PROMPT
Transcribe exactly the line that contains "20 Lemon／米津玄師" and all lines following it to the end of the material below; omit everything else.

═══

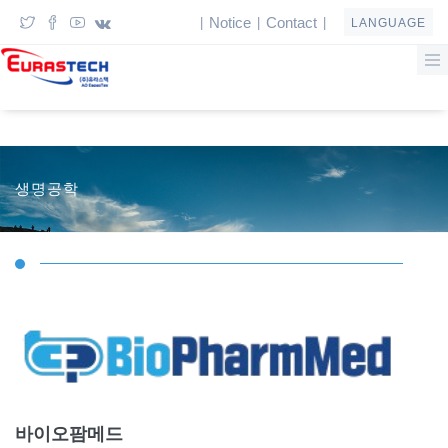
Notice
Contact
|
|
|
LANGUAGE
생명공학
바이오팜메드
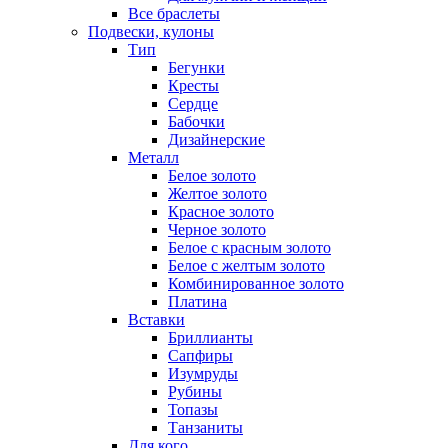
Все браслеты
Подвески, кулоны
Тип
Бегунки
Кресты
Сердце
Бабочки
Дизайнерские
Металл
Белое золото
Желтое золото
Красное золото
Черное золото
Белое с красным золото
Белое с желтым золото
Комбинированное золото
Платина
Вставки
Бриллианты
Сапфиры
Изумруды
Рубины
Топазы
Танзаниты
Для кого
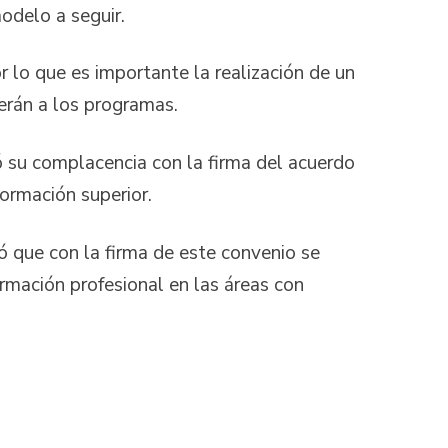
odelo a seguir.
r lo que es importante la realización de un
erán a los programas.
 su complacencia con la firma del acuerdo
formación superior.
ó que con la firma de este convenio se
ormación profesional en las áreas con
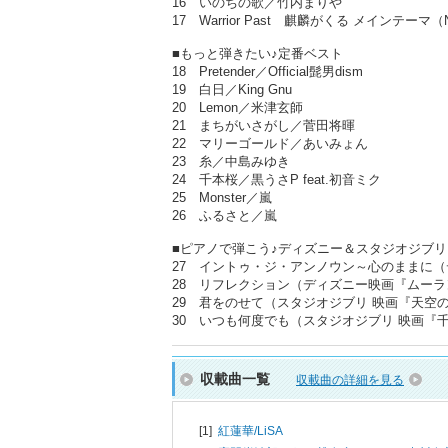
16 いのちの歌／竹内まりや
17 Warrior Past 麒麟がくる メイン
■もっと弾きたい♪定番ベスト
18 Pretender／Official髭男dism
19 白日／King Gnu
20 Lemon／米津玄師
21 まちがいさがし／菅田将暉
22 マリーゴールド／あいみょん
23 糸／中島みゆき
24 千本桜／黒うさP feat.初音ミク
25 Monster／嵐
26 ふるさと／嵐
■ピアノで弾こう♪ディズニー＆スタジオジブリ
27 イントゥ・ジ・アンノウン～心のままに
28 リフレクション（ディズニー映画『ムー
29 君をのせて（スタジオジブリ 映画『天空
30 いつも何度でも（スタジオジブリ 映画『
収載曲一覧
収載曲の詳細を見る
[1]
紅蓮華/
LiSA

═══

EXERCISE ANSWER
20 Lemon／米津玄師
21 まちがいさがし／菅田将暉
22 マリーゴールド／あいみょん
23 糸／中島みゆき
24 千本桜／黒うさP feat.初音ミク
25 Monster／嵐
26 ふるさと／嵐
■ピアノで弾こう♪ディズニー＆スタジオジブリ
27 イントゥ・ジ・アンノウン～心のままに
28 リフレクション（ディズニー映画『ムー
29 君をのせて（スタジオジブリ 映画『天空
30 いつも何度でも（スタジオジブリ 映画『
収載曲一覧
収載曲の詳細を見る
[1]
紅蓮華/
LiSA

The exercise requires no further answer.